The route handlers use extra parameter next and are executed in the order they are given, until one of them returns a response. next takes either no parameters at all or an error as a parameter. You can set the variable you want to pass into next function in the res.locals
Use a Promise or Future library, such as Q (available on npm).
Quoting from Q's readme, promises let you turn this:
step1(function (value1) {
step2(value1, function(value2) {
step3(value2, function(value3) {
step4(value3, function(value4) {
// Do something with value4
});
});
});
});
into this:
Q.fcall(step1)
.then(step2)
.then(step3)
.then(step4)
.then(function (value4) {
// Do something with value4
}, function (error) {
// Handle any error from step1 through step4
})
.done();
Every other solution I've seen to callback hell introduces trade-offs that simply seem a step backward. Asynchronous operations do not form the natural logical boundaries between larger operations, so if you factor functions or otherwise modularize along these boundaries you will get microfactored code.

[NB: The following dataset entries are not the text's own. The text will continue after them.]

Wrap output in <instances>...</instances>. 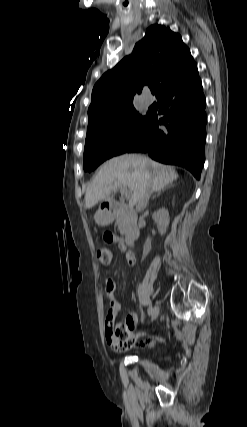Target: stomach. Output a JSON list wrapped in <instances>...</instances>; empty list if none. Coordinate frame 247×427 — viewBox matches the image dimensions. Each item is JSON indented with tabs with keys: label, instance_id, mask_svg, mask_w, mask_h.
Here are the masks:
<instances>
[{
	"label": "stomach",
	"instance_id": "stomach-1",
	"mask_svg": "<svg viewBox=\"0 0 247 427\" xmlns=\"http://www.w3.org/2000/svg\"><path fill=\"white\" fill-rule=\"evenodd\" d=\"M113 220V215L107 210H98L95 214V221L98 225L105 226L111 223Z\"/></svg>",
	"mask_w": 247,
	"mask_h": 427
}]
</instances>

One way that I am fond of doing is like this...
exports.index = function(req, res) {
var connection
db.getConnection(gotConnection)
function gotConnection(err, _c) {
connection = _c
connection.query('SELECT * FROM test_table', gotData)
}
function gotData(err, rows) {
connection.end();
var templateVariables = {
title: 'Index Page',
response: rows[0].text
}
res.render('index', templateVariables);
}
});
You should also always handle errors as well in your code, I'm assuming you left them out to make the code easier to read here.